:: The task ::
Look through the listing underneath for "полета", and copy every line that has it.

:: Supplied records ::

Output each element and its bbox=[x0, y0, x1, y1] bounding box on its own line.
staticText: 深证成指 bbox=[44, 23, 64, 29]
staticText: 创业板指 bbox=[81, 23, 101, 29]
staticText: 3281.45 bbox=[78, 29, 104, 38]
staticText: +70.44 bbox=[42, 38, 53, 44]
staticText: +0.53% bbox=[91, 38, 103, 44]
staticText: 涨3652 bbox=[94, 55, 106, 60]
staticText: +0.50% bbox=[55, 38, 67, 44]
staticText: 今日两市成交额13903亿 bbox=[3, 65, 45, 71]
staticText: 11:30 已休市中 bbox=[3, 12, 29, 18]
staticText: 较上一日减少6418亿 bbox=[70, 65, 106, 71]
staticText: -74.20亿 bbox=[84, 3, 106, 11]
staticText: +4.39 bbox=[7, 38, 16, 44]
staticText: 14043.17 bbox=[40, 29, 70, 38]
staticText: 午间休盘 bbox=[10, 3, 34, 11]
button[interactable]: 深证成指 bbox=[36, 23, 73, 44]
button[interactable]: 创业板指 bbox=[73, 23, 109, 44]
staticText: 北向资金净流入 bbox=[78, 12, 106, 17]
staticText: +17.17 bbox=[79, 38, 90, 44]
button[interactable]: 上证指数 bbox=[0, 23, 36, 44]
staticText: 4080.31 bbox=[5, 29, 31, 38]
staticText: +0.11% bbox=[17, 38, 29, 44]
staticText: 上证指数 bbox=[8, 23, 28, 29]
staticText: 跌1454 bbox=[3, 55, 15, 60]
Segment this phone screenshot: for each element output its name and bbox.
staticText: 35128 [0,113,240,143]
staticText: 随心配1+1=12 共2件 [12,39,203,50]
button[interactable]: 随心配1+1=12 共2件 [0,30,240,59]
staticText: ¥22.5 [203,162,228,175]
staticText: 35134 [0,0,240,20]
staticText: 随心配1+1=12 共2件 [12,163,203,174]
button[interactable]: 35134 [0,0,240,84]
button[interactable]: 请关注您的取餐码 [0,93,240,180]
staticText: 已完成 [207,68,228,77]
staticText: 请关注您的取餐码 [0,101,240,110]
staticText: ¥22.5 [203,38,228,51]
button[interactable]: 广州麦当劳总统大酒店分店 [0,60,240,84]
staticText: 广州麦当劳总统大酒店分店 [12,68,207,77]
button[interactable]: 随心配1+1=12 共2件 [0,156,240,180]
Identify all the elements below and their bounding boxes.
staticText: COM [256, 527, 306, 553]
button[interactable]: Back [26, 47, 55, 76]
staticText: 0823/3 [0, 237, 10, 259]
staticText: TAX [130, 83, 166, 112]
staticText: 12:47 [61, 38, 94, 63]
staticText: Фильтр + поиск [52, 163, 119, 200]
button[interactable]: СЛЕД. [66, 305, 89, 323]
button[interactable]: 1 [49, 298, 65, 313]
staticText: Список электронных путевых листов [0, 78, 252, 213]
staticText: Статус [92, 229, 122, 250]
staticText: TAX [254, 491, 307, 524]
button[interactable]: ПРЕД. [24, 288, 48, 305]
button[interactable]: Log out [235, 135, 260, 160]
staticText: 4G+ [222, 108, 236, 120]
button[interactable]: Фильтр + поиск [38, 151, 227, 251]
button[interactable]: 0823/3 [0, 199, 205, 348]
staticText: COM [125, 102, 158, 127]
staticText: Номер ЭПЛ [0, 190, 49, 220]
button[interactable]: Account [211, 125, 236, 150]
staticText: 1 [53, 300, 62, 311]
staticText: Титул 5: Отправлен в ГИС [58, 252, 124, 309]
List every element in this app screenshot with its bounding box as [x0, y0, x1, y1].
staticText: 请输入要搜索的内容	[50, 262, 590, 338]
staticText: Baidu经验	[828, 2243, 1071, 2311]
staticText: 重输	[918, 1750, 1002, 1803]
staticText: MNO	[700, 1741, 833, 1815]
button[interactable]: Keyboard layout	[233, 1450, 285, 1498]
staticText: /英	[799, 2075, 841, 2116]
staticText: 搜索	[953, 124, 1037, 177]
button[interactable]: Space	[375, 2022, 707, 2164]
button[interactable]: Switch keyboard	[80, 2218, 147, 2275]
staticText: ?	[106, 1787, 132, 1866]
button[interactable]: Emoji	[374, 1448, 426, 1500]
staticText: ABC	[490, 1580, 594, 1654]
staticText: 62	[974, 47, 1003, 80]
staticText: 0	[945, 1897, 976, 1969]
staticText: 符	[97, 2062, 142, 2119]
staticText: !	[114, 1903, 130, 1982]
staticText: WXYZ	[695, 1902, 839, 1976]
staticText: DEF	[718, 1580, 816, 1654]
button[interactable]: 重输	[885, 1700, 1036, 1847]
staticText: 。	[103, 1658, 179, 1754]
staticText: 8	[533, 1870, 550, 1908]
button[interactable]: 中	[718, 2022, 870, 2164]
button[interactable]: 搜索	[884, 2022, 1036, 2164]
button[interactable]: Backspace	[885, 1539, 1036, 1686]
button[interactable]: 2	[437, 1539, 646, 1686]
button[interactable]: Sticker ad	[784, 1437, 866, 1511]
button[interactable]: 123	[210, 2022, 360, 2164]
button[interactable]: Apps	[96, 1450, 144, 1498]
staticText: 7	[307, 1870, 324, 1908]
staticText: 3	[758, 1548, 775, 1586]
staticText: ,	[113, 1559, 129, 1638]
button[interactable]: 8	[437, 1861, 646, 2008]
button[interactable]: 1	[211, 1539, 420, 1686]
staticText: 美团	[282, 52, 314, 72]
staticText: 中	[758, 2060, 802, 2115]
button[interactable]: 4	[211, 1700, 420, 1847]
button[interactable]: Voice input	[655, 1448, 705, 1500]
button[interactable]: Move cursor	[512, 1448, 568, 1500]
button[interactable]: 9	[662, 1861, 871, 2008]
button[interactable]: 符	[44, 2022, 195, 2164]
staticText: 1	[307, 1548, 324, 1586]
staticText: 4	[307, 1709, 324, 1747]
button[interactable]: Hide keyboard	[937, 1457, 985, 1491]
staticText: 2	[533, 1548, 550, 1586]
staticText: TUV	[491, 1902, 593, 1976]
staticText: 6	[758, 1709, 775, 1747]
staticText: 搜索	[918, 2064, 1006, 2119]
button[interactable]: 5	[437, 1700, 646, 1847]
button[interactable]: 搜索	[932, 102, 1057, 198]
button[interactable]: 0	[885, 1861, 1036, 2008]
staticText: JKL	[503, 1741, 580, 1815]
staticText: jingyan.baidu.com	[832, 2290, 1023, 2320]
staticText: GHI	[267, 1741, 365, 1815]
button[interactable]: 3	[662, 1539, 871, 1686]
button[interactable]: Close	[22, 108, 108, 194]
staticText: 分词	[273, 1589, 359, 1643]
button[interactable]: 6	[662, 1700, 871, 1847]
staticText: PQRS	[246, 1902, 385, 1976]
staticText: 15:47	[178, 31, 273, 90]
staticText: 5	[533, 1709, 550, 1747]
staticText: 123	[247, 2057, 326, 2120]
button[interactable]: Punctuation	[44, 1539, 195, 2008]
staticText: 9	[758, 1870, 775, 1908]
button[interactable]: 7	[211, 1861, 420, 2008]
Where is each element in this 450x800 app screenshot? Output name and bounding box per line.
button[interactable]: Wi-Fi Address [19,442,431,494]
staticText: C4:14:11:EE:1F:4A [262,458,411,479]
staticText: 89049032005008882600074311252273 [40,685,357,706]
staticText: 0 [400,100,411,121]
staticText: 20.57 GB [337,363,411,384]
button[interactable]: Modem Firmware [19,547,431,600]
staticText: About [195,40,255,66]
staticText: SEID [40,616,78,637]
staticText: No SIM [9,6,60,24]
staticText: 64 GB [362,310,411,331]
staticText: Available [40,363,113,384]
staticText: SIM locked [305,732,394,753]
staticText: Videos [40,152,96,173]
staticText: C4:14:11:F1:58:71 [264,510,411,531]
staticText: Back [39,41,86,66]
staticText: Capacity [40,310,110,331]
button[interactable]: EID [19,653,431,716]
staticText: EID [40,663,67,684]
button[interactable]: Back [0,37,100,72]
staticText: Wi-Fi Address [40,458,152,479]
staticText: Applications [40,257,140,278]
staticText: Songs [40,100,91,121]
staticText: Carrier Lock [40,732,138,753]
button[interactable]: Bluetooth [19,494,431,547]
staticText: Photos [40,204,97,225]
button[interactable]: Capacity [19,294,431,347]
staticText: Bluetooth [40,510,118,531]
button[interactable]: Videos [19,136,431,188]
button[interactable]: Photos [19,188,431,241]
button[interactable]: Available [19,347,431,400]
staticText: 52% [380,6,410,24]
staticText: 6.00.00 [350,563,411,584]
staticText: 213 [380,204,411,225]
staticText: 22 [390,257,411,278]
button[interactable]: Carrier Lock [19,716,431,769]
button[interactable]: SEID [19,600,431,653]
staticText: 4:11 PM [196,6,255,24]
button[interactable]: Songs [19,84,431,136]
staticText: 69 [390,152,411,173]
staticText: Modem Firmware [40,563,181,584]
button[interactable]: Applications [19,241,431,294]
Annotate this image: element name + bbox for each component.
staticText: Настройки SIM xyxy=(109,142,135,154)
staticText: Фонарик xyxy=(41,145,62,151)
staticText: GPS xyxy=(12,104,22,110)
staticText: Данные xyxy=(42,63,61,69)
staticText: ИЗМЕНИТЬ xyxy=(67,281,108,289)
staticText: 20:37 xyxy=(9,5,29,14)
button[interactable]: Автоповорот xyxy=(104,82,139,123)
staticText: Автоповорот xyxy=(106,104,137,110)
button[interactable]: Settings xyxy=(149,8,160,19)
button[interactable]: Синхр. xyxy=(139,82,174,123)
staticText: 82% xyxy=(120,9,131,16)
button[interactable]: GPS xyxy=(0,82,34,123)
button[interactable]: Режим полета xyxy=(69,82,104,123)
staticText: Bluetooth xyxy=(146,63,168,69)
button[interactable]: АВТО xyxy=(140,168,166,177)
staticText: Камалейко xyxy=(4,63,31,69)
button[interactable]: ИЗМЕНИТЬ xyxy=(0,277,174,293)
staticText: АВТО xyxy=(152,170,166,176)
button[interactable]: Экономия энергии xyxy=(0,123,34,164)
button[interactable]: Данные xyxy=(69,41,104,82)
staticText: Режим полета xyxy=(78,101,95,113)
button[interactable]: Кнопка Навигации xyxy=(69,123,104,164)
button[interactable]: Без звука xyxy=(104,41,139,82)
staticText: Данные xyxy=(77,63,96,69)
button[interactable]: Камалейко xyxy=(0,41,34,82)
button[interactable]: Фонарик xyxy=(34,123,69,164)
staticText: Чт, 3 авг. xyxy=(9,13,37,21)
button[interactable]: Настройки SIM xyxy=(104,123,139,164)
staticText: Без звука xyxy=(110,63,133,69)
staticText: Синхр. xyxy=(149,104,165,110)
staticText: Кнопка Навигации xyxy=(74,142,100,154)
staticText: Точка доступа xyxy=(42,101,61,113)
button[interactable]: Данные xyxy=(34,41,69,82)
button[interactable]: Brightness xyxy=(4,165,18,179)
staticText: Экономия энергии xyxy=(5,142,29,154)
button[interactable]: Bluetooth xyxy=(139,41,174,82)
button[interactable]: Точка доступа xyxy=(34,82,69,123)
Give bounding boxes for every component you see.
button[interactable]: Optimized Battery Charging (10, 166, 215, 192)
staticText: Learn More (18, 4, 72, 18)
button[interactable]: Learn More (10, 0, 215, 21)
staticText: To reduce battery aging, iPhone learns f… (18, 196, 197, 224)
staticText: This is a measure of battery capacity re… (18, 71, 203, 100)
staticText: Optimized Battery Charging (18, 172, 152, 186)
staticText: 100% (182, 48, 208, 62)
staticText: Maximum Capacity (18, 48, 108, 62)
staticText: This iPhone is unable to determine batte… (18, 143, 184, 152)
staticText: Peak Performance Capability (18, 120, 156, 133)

:: Response ::
button[interactable]: Режим полета xyxy=(69,82,104,123)
staticText: Режим полета xyxy=(78,101,95,113)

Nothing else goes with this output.